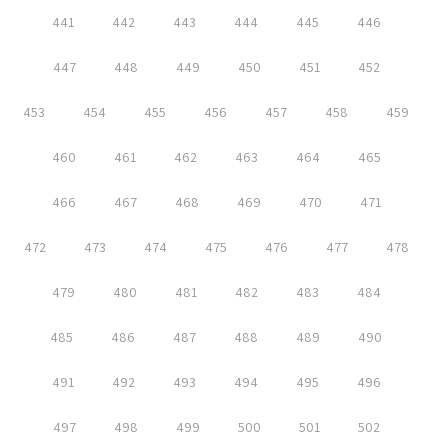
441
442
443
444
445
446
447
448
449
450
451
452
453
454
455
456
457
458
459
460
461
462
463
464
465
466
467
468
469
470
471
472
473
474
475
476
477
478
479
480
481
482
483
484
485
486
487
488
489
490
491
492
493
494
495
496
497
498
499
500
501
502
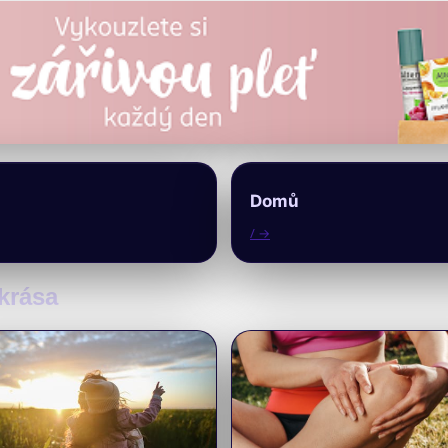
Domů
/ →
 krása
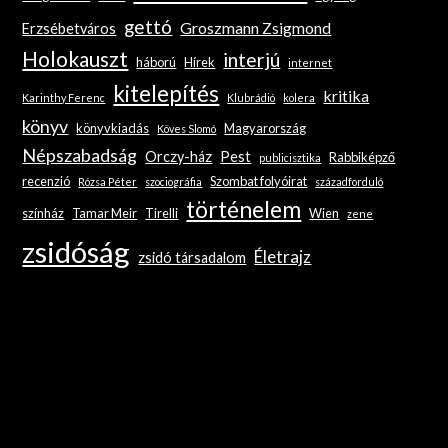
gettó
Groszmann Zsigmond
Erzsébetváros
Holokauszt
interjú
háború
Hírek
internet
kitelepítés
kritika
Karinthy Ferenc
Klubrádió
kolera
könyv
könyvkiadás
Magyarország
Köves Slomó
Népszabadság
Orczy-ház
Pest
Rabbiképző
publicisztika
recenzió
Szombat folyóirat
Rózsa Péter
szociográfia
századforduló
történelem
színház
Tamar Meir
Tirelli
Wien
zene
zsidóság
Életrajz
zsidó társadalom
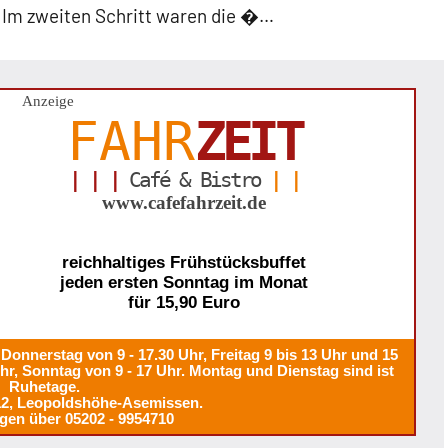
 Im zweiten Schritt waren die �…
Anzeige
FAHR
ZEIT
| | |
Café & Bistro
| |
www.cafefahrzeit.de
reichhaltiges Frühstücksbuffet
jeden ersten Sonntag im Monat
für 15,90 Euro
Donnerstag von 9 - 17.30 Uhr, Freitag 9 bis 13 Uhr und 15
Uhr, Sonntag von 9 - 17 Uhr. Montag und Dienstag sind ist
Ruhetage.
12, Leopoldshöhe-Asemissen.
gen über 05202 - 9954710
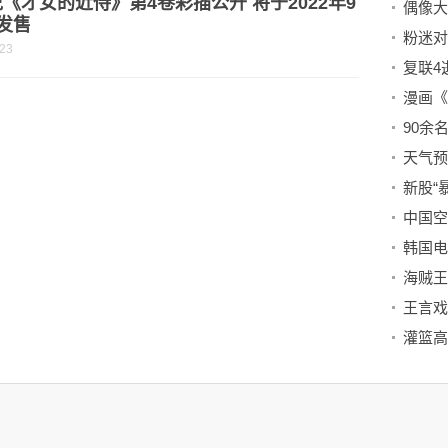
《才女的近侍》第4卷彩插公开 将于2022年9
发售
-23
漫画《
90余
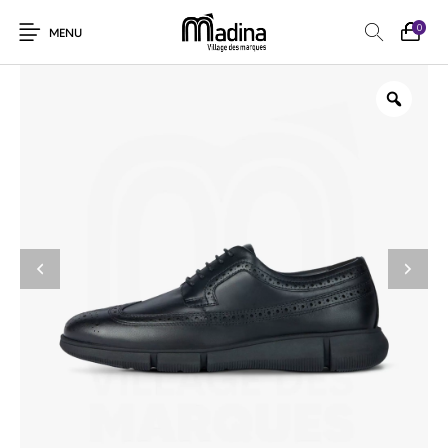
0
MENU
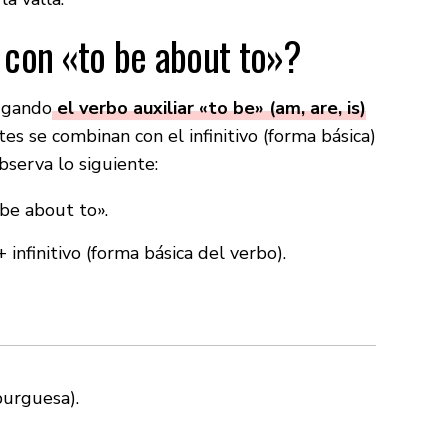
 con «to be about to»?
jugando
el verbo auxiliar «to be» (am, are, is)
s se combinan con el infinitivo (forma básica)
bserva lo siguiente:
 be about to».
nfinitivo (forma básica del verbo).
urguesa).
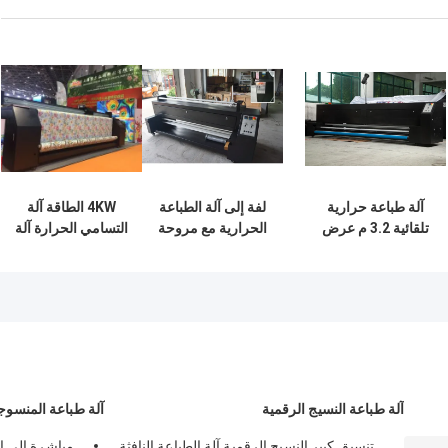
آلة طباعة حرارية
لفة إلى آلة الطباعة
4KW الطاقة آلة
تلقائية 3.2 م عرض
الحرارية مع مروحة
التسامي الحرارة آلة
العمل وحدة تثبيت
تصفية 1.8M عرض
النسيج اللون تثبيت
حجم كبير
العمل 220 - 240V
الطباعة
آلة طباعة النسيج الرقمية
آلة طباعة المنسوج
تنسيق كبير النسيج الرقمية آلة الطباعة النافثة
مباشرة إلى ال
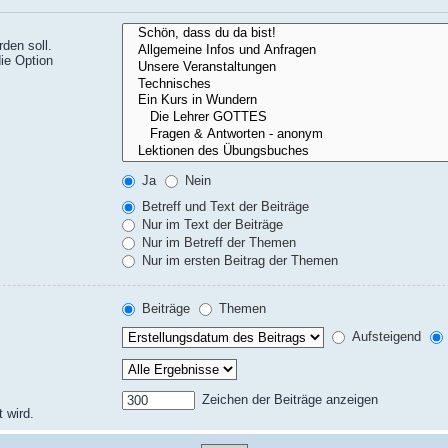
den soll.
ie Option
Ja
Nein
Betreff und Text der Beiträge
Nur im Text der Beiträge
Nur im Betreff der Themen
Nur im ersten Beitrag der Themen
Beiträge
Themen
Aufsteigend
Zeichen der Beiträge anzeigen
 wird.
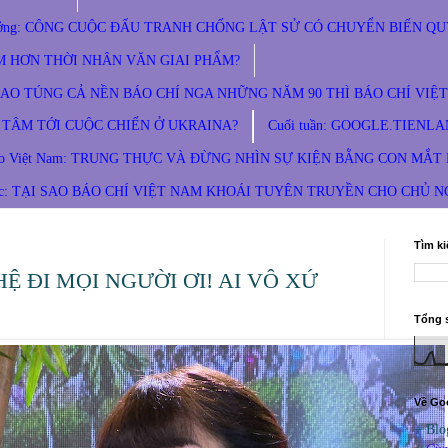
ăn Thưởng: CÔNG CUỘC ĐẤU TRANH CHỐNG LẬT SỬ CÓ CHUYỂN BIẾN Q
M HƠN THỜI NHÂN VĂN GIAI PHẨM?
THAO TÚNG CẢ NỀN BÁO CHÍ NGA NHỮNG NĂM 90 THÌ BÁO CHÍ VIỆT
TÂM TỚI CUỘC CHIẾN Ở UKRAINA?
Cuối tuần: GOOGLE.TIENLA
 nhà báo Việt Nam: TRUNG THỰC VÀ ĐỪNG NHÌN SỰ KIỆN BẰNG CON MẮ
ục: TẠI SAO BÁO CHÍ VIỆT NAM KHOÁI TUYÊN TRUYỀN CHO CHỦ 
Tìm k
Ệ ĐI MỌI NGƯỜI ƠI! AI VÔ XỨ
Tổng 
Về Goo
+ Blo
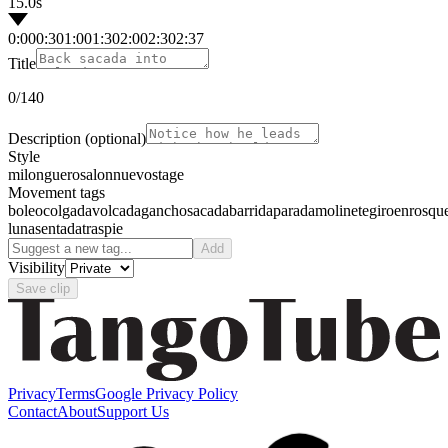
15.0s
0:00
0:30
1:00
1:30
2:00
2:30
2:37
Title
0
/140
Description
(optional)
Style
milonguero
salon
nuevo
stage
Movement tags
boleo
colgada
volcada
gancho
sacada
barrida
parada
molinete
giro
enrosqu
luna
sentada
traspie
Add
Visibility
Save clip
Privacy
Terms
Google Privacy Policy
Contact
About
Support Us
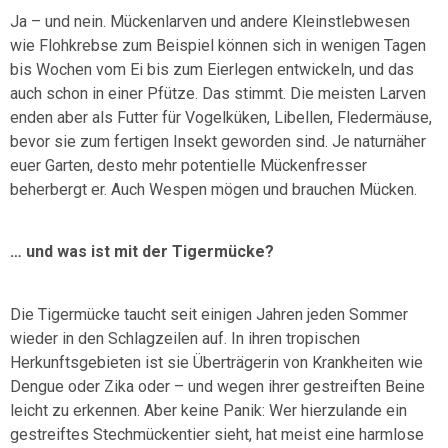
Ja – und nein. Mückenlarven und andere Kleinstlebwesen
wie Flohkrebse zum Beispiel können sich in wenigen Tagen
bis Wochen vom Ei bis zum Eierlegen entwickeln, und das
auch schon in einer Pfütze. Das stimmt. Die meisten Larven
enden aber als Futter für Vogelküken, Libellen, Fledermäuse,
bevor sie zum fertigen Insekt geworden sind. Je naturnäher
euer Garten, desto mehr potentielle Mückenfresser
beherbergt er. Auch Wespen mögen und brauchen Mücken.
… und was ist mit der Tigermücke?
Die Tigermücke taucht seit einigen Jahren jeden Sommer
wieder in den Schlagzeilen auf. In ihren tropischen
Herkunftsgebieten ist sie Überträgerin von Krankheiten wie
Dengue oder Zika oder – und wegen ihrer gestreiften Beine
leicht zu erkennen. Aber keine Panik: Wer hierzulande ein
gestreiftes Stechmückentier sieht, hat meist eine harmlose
--------
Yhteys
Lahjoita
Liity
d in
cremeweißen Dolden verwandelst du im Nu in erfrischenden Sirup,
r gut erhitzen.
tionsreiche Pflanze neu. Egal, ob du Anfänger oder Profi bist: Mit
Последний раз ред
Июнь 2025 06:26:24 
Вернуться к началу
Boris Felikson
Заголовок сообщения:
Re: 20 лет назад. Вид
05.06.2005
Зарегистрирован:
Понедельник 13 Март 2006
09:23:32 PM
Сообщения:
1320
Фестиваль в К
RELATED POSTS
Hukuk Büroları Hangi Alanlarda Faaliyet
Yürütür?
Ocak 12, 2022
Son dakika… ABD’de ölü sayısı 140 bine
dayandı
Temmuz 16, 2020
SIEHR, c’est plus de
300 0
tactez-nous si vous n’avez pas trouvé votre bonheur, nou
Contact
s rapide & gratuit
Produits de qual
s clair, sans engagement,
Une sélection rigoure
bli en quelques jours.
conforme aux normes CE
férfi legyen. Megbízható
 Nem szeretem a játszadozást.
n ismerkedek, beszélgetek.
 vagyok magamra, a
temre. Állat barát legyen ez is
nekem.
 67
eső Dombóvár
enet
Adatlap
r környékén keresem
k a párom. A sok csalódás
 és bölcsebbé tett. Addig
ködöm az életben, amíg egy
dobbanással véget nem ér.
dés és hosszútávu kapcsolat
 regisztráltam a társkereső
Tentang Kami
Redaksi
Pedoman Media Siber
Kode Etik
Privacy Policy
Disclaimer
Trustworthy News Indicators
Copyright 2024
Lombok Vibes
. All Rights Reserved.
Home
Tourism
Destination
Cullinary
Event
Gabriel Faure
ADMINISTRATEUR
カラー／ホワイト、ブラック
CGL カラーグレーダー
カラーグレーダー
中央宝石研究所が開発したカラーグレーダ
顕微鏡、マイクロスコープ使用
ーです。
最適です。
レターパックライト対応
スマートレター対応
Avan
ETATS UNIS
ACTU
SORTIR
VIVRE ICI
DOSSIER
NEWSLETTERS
--------
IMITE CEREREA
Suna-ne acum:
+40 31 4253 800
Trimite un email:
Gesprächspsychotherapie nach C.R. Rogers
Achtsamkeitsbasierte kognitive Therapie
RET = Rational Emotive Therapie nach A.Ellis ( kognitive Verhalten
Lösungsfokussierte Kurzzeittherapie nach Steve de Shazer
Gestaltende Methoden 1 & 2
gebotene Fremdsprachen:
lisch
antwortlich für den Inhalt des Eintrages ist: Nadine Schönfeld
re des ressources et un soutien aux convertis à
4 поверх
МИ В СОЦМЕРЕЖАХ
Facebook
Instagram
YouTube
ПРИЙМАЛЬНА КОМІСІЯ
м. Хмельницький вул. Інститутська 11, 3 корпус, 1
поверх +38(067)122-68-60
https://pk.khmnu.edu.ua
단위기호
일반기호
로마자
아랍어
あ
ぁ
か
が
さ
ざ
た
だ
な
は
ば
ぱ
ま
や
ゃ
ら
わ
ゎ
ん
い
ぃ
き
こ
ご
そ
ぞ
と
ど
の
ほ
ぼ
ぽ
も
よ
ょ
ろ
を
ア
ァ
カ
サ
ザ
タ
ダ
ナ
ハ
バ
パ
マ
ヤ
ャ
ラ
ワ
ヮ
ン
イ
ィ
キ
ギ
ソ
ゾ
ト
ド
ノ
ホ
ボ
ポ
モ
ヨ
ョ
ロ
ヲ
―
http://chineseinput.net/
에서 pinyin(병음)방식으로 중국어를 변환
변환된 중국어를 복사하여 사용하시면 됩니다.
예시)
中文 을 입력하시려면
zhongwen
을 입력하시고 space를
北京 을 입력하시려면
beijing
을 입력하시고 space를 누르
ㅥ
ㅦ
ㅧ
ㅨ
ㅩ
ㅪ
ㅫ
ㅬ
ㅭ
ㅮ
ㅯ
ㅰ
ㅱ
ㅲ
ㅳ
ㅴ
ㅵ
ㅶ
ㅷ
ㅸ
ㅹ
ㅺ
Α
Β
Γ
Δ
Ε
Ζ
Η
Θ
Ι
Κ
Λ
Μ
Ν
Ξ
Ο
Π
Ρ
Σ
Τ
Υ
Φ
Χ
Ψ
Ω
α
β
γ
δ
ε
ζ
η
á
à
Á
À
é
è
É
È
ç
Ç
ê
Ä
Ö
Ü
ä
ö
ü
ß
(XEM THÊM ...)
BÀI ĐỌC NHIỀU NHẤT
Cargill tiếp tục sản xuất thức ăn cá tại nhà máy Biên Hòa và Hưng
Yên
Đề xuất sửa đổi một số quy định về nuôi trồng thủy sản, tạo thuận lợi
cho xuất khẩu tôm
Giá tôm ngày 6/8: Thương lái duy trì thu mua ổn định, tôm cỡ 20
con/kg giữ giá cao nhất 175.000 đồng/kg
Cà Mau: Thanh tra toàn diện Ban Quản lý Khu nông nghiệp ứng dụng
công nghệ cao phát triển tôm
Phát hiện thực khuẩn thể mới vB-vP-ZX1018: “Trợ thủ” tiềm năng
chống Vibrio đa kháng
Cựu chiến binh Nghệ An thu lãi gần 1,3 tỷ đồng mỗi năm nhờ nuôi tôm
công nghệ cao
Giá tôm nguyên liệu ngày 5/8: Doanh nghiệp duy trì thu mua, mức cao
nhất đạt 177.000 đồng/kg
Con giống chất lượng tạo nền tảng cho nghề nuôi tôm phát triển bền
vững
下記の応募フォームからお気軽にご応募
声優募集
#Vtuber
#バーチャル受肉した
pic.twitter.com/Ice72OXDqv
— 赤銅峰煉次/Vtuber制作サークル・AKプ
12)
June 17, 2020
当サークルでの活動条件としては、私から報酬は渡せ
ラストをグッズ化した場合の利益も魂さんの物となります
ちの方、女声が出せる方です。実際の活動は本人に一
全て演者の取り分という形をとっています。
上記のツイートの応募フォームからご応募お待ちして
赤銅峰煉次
--------
### Exercise instructions
What you return must be the lines above that run from the line with "regisztráltam a társkereső" to the line with "NEWSLETTERS", inclusive, each copied exactly.

### Completed exercise
 regisztráltam a társkereső
Tentang Kami
Redaksi
Pedoman Media Siber
Kode Etik
Privacy Policy
Disclaimer
Trustworthy News Indicators
Copyright 2024
Lombok Vibes
. All Rights Reserved.
Home
Tourism
Destination
Cullinary
Event
Gabriel Faure
ADMINISTRATEUR
カラー／ホワイト、ブラック
CGL カラーグレーダー
カラーグレーダー
中央宝石研究所が開発したカラーグレーダ
顕微鏡、マイクロスコープ使用
ーです。
最適です。
レターパックライト対応
スマートレター対応
Avan
ETATS UNIS
ACTU
SORTIR
VIVRE ICI
DOSSIER
NEWSLETTERS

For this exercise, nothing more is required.